The Volvo Ocean Race is billed as the longest professional sporting event in the world and in taking nine months to sail 39,000 nautical miles the label is certainly merited.
So it's a touch ironic that such a marathon should start with a sprint, and even more ironic that the sprint should turn into a hideous wallow with these ocean greyhounds looking like a pack of nodding dogs see-sawing in a windless swell.
That was the story of the in-port race off the Volvo headquarters in Alicante, the Spanish port currently in festival mode as the big start looms in a week's time.
Sadly the practice race was all the organisers hoped the real thing would be with light airs giving way to a cracking breeze which the Emirates Team New Zealand crew on Camper lapped up.
The actual race began with a breeze that faded to nothing with just one boat breaking away from the pack to win a shortened sprint by a huge margin. It was very satisfying for British double Olympic silver medallist Ian Walker driving Abu Dhabi Ocean Racing and very frustrating for everyone else as his lead grew and grew.
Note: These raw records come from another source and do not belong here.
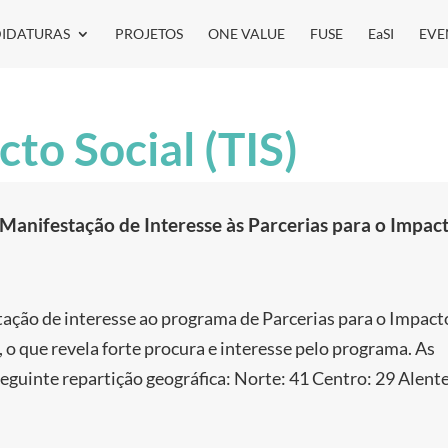
IDATURAS
PROJETOS
ONE VALUE
FUSE
EaSI
EVE
cto Social (TIS)
Manifestação de Interesse às Parcerias para o Impac
l
ação de interesse ao programa de Parcerias para o Impact
 o que revela forte procura e interesse pelo programa. As
eguinte repartição geográfica: Norte: 41 Centro: 29 Alente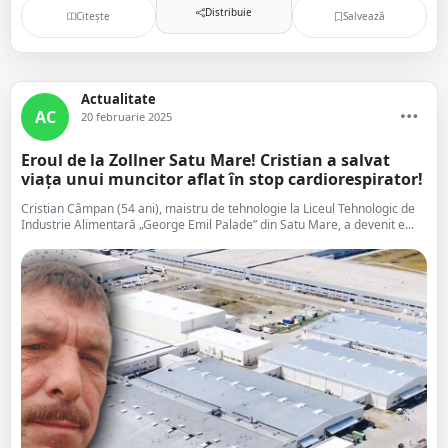
Distribuie
Citește
Salvează
Actualitate
AC
20 februarie 2025
Eroul de la Zollner Satu Mare! Cristian a salvat
viața unui muncitor aflat în stop cardiorespirator!
Cristian Câmpan (54 ani), maistru de tehnologie la Liceul Tehnologic de
Industrie Alimentară „George Emil Palade” din Satu Mare, a devenit e...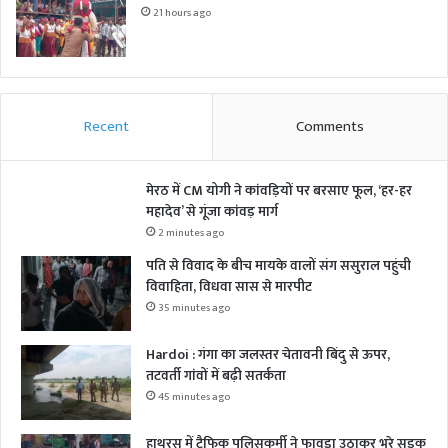
21 hours ago
Recent
Comments
मेरठ में CM योगी ने कांवड़ियों पर बरसाए फूल, ‘हर-हर
महादेव’ से गूंजा कांवड़ मार्ग
2 minutes ago
पति से विवाद के बीच मायके वालों संग ससुराल पहुंची
विवाहिता, विधवा सास से मारपीट
35 minutes ago
Hardoi : गंगा का जलस्तर चेतावनी बिंदु से ऊपर,
तटवर्ती गांवों में बढ़ी सतर्कता
45 minutes ago
हाथरस में ट्रैफिक पुलिसकर्मी ने फावड़ा उठाकर भरे सड़क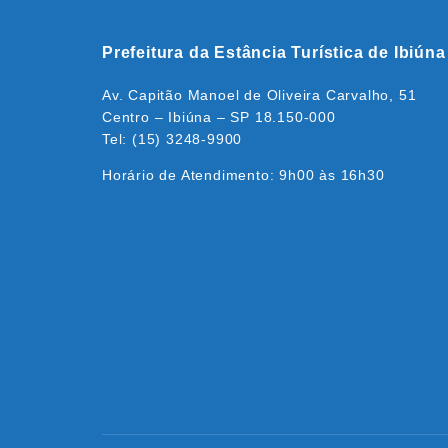
Prefeitura da Estância Turística de Ibiúna
Av. Capitão Manoel de Oliveira Carvalho, 51
Centro – Ibiúna – SP 18.150-000
Tel: (15) 3248-9900
Horário de Atendimento: 9h00 às 16h30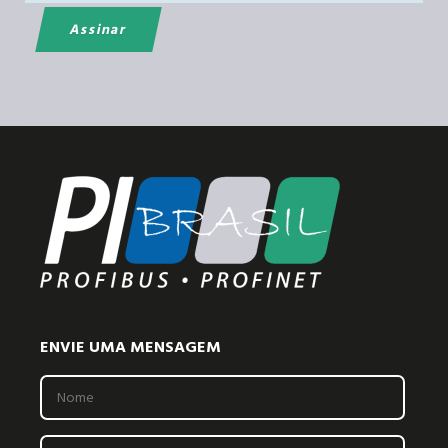
ENVIE UMA MENSAGEM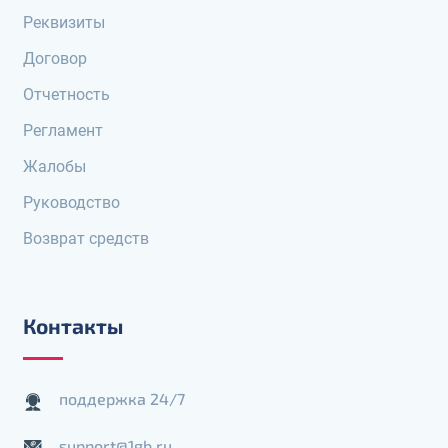
Реквизиты
Договор
Отчетность
Регламент
Жалобы
Руководство
Возврат средств
Контакты
поддержка 24/7
support@1gb.ru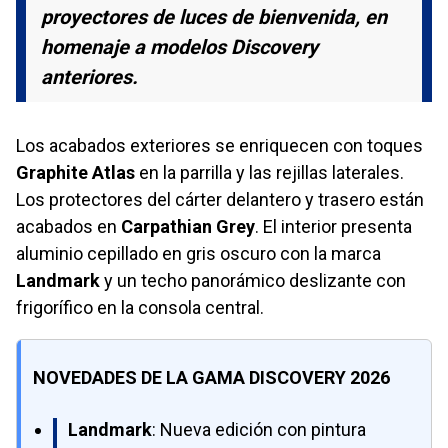
proyectores de luces de bienvenida, en
homenaje a modelos Discovery
anteriores.
Los acabados exteriores se enriquecen con toques
Graphite Atlas
en la parrilla y las rejillas laterales.
Los protectores del cárter delantero y trasero están
acabados en
Carpathian Grey
. El interior presenta
aluminio cepillado en gris oscuro con la marca
Landmark
y un techo panorámico deslizante con
frigorífico en la consola central.
NOVEDADES DE LA GAMA DISCOVERY 2026
Landmark
: Nueva edición con pintura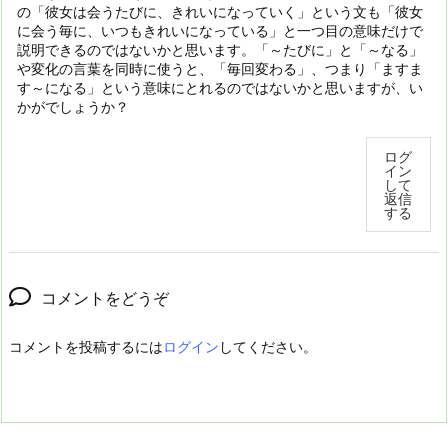
の「彼女は会うたびに、きれいになっていく」という文も「彼女
に会う毎に、いつもきれいになっている」と一つ目の意味だけで
説明できるのではないかと思います。「～たびに」と「～なる」
や変化の言葉を同時に使うと、「毎回変わる」、つまり「ますま
す～になる」という意味にとれるのではないかと思いますが、い
かがでしょうか？
ログ
イン
して
返信
する
コメントをどうぞ
コメントを投稿するには
ログイン
してください。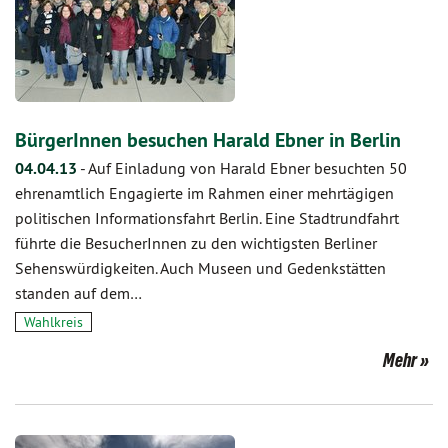
BürgerInnen besuchen Harald Ebner in Berlin
04.04.13
-
Auf Einladung von Harald Ebner besuchten 50
ehrenamtlich Engagierte im Rahmen einer mehrtägigen
politischen Informationsfahrt Berlin. Eine Stadtrundfahrt
führte die BesucherInnen zu den wichtigsten Berliner
Sehenswürdigkeiten. Auch Museen und Gedenkstätten
standen auf dem…
Wahlkreis
Mehr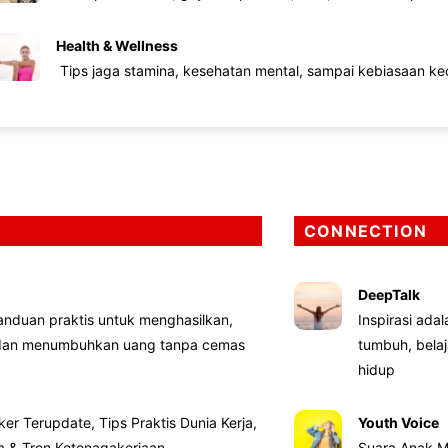
Health & Wellness
Tips jaga stamina, kesehatan mental, sampai kebiasaan kec
CONNECTION
DeepTalk
nduan praktis untuk menghasilkan,
Inspirasi ada
 dan menumbuhkan uang tanpa cemas
tumbuh, bela
hidup
ker Terupdate, Tips Praktis Dunia Kerja,
Youth Voice
ta & Tren Ketenagakerjaan
Suara Anak M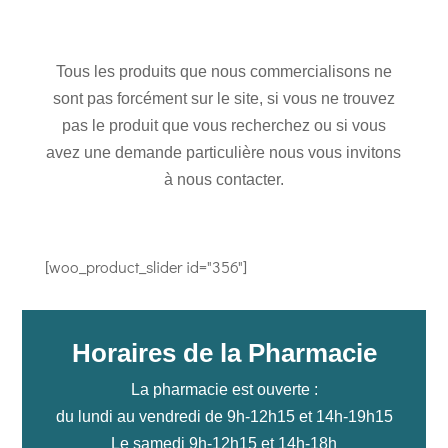
Tous les produits que nous commercialisons ne
sont pas forcément sur le site, si vous ne trouvez
pas le produit que vous recherchez ou si vous
avez une demande particulière nous vous invitons
à nous contacter.
[woo_product_slider id="356"]
Horaires de la Pharmacie
La pharmacie est ouverte :
du lundi au vendredi de 9h-12h15 et 14h-19h15
Le samedi 9h-12h15 et 14h-18h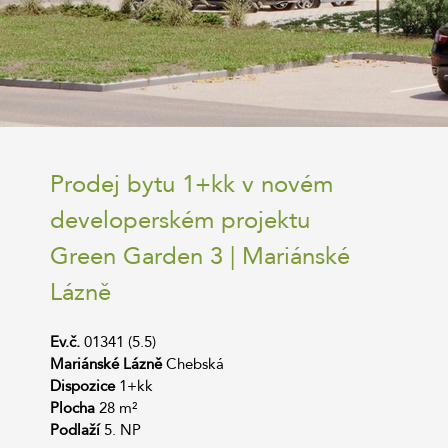
Prodej bytu 1+kk v novém
developerském projektu
Green Garden 3 | Mariánské
Lázně
Ev.č.
01341 (5.5)
Mariánské Lázně
Chebská
Dispozice
1+kk
Plocha
28 m²
Podlaží
5. NP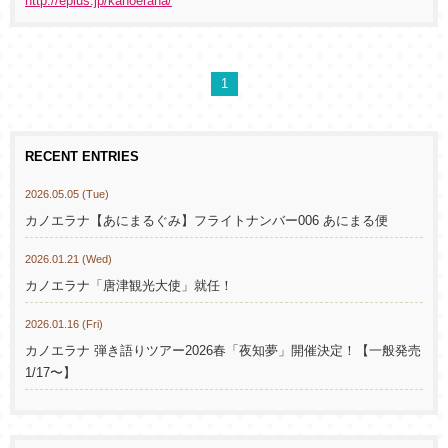
http://eplus.jp/kanoerana/
1
RECENT ENTRIES
2026.05.05 (Tue)
カノエラナ【あにまるぐみ】フライトナンバー006 あにまる便
2026.01.21 (Wed)
カノエラナ「唐津観光大使」就任！
2026.01.16 (Fri)
カノエラナ 弾き語りツアー2026春「夜知夢」開催決定！【一般発売
1/17〜】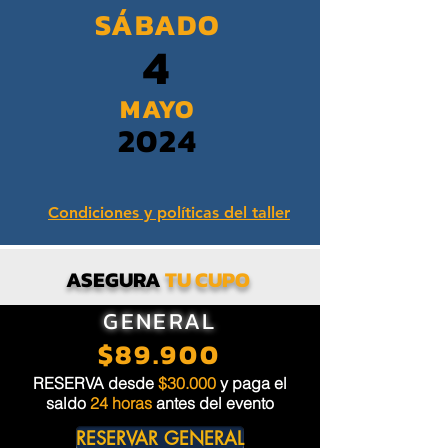
SÁBADO
4
MAYO
2024
Condiciones y políticas del taller
ASEGURA
TU CUPO
GENERAL
$89.900
RESERVA desde
$30.000
y paga el
saldo
24 horas
antes del evento
RESERVAR GENERAL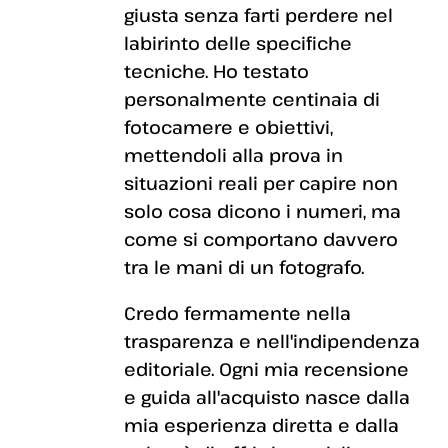
giusta senza farti perdere nel
labirinto delle specifiche
tecniche. Ho testato
personalmente centinaia di
fotocamere e obiettivi,
mettendoli alla prova in
situazioni reali per capire non
solo cosa dicono i numeri, ma
come si comportano davvero
tra le mani di un fotografo.
Credo fermamente nella
trasparenza e nell'indipendenza
editoriale. Ogni mia recensione
e guida all'acquisto nasce dalla
mia esperienza diretta e dalla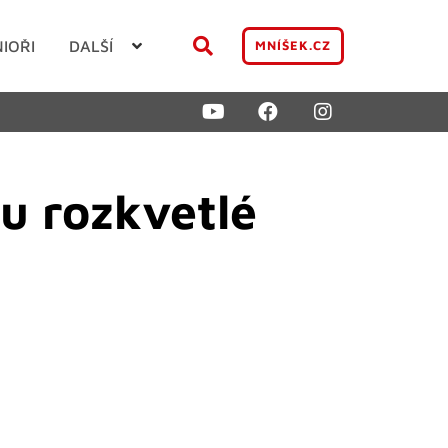
NIOŘI
DALŠÍ
MNÍŠEK.CZ
u rozkvetlé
But given the lottery element created by the fickle and fading breeze it became no surprise to hear Ken Read on Puma express utter delight at second with the Kiwis on Camper equally pleased and relieved at taking third.
After watching two days of racing here most observers already see those on the podium looking it will be familiar territory and there seems to be little between them speed-wise.
Of course it is very early days and, as noted above, there's a long way to go. It should be quite a ride. While there may only be six boats in the fleet they are astonishing machines to be hold and their power if almost frightening.